Extracted data
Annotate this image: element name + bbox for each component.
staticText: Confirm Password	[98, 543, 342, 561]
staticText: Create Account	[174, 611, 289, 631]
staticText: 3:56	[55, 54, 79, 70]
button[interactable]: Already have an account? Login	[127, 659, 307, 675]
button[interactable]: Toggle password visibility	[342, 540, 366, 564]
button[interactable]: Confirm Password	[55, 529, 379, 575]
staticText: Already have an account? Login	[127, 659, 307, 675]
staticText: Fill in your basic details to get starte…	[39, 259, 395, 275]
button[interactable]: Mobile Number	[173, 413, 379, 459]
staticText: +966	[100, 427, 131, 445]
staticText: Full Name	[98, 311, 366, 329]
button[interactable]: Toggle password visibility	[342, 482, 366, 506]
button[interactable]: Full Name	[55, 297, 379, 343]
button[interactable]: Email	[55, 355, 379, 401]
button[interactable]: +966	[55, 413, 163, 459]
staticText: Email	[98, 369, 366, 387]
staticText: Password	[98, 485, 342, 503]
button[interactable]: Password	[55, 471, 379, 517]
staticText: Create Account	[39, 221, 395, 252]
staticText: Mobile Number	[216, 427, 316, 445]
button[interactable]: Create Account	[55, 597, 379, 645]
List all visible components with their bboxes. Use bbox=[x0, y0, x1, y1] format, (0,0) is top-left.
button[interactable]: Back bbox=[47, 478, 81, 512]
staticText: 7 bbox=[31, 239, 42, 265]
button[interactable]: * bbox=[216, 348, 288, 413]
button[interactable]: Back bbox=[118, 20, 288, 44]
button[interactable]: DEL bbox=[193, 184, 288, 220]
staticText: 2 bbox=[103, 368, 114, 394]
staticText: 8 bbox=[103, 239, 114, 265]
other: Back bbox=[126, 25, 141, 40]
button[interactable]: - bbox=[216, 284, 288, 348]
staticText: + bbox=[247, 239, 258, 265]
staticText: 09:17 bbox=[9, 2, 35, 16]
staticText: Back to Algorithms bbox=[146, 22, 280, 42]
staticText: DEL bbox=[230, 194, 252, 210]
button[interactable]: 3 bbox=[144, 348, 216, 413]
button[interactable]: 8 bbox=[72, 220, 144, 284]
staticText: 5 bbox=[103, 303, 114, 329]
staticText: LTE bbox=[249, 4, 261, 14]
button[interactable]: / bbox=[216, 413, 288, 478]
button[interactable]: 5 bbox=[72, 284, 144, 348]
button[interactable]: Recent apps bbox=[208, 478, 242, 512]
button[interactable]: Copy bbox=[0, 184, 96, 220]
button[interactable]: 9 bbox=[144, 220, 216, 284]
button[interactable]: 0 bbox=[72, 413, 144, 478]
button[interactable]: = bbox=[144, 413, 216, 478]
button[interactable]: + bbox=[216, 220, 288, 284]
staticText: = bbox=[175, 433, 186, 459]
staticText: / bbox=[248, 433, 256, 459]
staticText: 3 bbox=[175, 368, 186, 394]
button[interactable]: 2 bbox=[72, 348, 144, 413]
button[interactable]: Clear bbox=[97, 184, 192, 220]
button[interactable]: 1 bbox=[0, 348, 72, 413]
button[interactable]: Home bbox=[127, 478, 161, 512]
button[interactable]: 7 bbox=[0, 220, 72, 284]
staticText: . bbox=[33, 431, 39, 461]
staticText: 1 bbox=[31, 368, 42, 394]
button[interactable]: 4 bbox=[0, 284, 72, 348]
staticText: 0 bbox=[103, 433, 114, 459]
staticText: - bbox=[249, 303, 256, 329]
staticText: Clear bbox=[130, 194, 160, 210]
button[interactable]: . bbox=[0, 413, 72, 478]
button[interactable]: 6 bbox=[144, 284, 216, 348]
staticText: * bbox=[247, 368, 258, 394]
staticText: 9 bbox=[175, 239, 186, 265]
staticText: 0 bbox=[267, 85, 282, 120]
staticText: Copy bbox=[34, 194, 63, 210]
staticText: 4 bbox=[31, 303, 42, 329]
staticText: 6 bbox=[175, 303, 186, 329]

Task description
In the records above, how many lines contain the string "Clear"? State that number only.

Response to this exercise
2